News & Trends - MedTech & Diagnostics
Paradigm shift in genomics: Technology and investment
MedTech & Diagnostics News: The vision of a portable device capable of sequencing a patient’s entire genome at the bedside, delivering a diagnosis within an hour is becoming a reality.
Professor Zornitza Stark, clinical geneticist and researcher at the Murdoch Children’s Research Institute in Melbourne, reflected on a pivotal patient case from a decade ago, where it took six months to obtain sequencing results and reach a diagnosis. Today, such a process could be expedited to a matter of days, or even hours, altering the trajectory of a child’s life through timely diagnosis and treatment.
She highlighted the multifaceted challenges accompanying this paradigm shift, stating, “It’s all very well to speed up the test to be done in under 10 hours, but if it takes 3 weeks for that child to even access the test, you’re not really going to get the full benefit.”

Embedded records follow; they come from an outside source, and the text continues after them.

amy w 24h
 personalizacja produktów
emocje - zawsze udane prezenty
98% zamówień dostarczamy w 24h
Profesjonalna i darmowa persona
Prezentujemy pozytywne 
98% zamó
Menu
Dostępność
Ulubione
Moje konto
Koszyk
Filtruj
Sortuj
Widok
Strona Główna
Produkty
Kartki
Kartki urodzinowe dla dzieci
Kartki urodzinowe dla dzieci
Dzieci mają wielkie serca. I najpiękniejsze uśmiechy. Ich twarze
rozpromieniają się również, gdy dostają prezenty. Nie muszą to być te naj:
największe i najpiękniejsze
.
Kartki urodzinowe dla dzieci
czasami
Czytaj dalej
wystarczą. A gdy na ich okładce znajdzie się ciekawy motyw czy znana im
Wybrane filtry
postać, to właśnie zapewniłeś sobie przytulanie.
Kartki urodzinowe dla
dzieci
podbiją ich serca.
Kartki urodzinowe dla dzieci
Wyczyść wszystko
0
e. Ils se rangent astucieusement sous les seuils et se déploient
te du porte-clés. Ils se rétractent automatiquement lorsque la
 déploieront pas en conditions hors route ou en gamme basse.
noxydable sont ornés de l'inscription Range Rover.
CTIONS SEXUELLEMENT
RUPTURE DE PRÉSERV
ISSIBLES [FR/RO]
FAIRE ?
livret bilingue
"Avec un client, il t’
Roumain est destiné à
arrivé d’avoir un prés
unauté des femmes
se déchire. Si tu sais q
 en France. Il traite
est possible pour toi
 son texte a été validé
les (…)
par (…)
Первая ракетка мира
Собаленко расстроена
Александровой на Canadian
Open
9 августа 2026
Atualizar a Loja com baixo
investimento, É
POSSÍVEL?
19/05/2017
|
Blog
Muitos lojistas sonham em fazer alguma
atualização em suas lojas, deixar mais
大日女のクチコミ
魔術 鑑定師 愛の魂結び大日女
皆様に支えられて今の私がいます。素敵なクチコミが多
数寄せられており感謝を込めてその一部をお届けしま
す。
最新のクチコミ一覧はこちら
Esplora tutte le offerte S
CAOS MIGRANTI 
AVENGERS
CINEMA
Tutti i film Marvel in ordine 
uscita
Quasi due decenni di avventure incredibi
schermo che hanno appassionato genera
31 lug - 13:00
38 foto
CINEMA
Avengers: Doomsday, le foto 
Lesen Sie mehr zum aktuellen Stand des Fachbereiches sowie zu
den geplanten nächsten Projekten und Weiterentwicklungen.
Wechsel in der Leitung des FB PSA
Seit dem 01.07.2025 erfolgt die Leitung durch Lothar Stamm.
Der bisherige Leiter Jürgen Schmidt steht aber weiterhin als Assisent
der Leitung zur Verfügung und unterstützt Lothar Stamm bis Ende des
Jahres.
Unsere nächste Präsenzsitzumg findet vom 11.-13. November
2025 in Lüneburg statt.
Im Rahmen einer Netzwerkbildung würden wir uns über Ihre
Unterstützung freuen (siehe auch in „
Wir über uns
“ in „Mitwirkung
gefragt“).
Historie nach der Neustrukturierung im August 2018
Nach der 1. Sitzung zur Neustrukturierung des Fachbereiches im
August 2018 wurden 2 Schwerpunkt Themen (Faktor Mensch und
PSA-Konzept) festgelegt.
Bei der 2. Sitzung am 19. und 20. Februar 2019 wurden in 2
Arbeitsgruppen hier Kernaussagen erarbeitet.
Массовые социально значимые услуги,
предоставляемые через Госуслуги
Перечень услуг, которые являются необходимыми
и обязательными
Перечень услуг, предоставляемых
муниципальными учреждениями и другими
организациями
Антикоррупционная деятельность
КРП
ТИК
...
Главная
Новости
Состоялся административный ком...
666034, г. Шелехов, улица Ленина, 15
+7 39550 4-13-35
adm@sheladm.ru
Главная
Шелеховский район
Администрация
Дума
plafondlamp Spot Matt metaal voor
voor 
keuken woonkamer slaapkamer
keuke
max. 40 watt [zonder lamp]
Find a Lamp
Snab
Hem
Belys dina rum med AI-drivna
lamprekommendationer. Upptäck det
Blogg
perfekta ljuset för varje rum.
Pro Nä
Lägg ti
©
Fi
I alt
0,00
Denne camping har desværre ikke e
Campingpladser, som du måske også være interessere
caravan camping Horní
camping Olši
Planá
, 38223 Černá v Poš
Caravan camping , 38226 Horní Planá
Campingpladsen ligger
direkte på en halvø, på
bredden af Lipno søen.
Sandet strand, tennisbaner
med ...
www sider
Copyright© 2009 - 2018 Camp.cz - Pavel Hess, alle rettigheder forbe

Overcoming obstacles such as workforce capacity, education, health system costs and infrastructure, and ensuring equality of access and data interpretation consistency, remain critical.
Nearly a decade ago, Professor Stark and her team at Australian Genomics and the Victorian Clinical Genetics Services embarked on a mission to establish a national rapid sequencing network in Australia. Their efforts have garnered recognition and support, with rapid genomic testing in critically ill newborns and children now endorsed as standard of care by the Human Genetics Society of Australasia and funded by state governments in Victoria and Western Australia.
While Illumina continues to dominate clinical-sequencing programs globally, emerging platforms pose viable alternatives, potentially democratising rapid sequencing.
Stephen Kingsmore, a pioneer in rapid-sequencing at the Rady Children’s Institute for Genomic Medicine in San Diego, California expressed enthusiasm for the AVITI instrument from Element Biosciences, heralding its potential with per-base accuracy rivalling or surpassing that of Illumina, at a fraction of the investment.
“You buy three instruments and the instruments are relatively inexpensive, about $250,000 each – and you’ll get $200 genomes,” he said. By comparison, sequencing a full genome cost roughly $10,000 just a decade ago. “That is going to be quite transformative.”
Furthermore, scientists are exploring sequencing-based ‘liquid biopsies,’ leveraging technologies like RNA sequencing to expedite cancer detection, monitoring, and treatment assessment.
A team led by computational biologist Martin Smith at the University of New South Wales in Sydney, has shown that RNA sequencing with the MinION could shorten the time for leukaemia profiling of blood samples from days to minutes.
“Five minutes was enough for most of the samples to get above 90% classification – that’s only 30,000 reads,” said Mr Smith. “The algorithm could distinguish 11 subtypes of acute lymphoblastic leukaemia on a standard laptop, and Smith says that a similar approach could be applied to other time-critical conditions, including sepsis, infections and autoimmune-disease flare-ups.”
However, technological innovation is only part of the equation in clinical diagnostics. Dr Ahmad Abou Tayoun at the Al Jalila Children’s Specialty Hospital in Dubai, United Arab Emirates, underscored the necessity of integrating these advancements into clinical practice seamlessly.
“The bottleneck is really to get the doctors to be familiar with the fact that it’s available and when to order it. And of course, making sure that when they get the results, they can act on them,” he explained.
“We need something we can do on millions of samples per year for less than $1,000, and maybe less than $500,” stated Stephen Kingsmore, a rapid-sequencing pioneer at the Rady Children’s Institute for Genomic Medicine in San Diego, California. “We have to think about automation on a completely different scale.”